Obama fundraiser
U.S. President Barack Obama speaks at a Democratic Party fundraiser in San Francisco, Nov. 25, 2013. Reuters

President Barack Obama is set to make a speech Wednesday night to lay out the strategy for the international coalition that's coming together to fight the Islamic State, or ISIS, in Iraq and Syria. While we can only predict what the president may say in his address, we do know one thing already: that the U.S. intends to “degrade and destroy” the Sunni militant group.

“The endgame is degrade and destroy,” White House Press Secretary Josh Earnest said in a press briefing Tuesday, echoing the president's words from last week.

For days reporters have pressed spokespeople at the State Department, White House and Pentagon about the meaning of the catchphrase, but questions have been repeatedly dodged.

What does "degrade and destroy" actually mean in the context of ISIS, the militant group that has taken over large swaths of land in both Syria and Iraq?

Degrading and destroying would ultimately quell the threat ISIS poses to the stability of the region, and it would require taking military action in Syria as well as continuing airstrikes in Iraq.

Iraqi Prime Minister Haider Al-Abadi said in an address Wednesday with Secretary of State John Kerry in Baghdad that “the international community is responsible to protect Iraq and protect Iraqis in the whole region.”

The U.S. has conducted close to 150 targeted airstrikes in Iraq on ISIS fighters in recent weeks, most of them focused in the Iraqi Kurdistan region. It has yet to authorize strikes in Syria, but according to a New York Times report published Wednesday, Obama is ready to launch such strikes without congressional approval and possibly without approval from the Damascus regime.

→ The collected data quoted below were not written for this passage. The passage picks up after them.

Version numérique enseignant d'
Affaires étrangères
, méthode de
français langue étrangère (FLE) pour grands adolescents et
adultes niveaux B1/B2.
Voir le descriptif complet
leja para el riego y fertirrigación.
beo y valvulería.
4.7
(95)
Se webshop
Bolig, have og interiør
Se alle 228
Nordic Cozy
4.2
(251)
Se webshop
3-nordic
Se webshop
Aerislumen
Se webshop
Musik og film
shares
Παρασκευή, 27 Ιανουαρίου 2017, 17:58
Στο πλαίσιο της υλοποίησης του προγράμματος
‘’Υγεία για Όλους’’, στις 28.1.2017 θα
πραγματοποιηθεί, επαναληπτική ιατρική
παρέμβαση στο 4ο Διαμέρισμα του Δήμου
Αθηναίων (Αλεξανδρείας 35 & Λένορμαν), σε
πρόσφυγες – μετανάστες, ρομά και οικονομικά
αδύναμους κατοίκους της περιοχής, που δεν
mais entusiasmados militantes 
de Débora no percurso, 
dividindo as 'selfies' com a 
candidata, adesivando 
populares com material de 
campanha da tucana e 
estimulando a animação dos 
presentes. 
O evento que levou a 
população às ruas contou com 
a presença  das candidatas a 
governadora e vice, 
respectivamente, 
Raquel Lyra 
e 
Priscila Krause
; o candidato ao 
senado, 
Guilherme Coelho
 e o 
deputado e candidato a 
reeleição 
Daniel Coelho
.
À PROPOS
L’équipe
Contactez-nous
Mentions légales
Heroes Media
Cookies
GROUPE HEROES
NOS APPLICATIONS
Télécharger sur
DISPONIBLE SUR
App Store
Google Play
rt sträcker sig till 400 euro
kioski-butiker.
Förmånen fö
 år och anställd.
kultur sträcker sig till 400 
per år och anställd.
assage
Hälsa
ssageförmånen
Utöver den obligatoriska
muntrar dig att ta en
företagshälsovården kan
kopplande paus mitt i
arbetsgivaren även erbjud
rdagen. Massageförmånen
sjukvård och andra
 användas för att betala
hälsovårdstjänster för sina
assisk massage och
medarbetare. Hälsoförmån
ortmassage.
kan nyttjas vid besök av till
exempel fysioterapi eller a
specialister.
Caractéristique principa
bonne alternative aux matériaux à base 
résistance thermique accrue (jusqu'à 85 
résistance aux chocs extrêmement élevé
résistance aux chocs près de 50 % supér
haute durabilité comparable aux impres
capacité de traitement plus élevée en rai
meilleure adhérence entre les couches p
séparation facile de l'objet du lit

The airstrikes would begin the process of destroying the militant group, but as the president has said in previous briefings, beating ISIS is going to require more than military action. It will require that the international coalition cut off funding streams to the group. It is unclear where ISIS gets its money, but many have implicated Qatar.

Degrading ISIS will also require that countries in the region prevent fighters from crossing borders. Part of that effort may come from the United Nations.

According to various media reports Tuesday, Obama is expected to seek a U.N. Security Council resolution Sept. 24 to crack down on ISIS. There are no details on what the resolution would entail, but any breach of that resolution would be a breach of Chapter 7 of the U.N. Charter, which allows the council to “determine the existence of any threat to the peace, breach of the peace, or act of aggression” and to authorize military action by member states to restore that peace.

“What’s happening in Syria is coming across to Iraq. We cannot cross that border. It’s an international border, but there is a role for the international community, for the United Nations to do that role,” Al-Abadi said Wednesday.

The Obama administration has also made it clear that it will rely heavily on the Iraqi government to take the fight against ISIS into its own hands at a certain point, with the guidance of the U.S. military. But the administration cannot rely on the Syrian government to do the same -- the U.S. simply does not have the relationship with the Assad regime. In fact, currently the U.S. is arming vetted opposition groups to fight the regime and ultimately remove Assad from power.

Secretary Kerry is wrapping up his visits in the region, where he spoke with leaders in Iraq, Jordan and Saudi Arabia. All three countries are likely to be involved in the coalition. Kerry's visit was just one of many steps the U.S. had to take to secure the backing it needed to do what it said -- to degrade and destroy ISIS.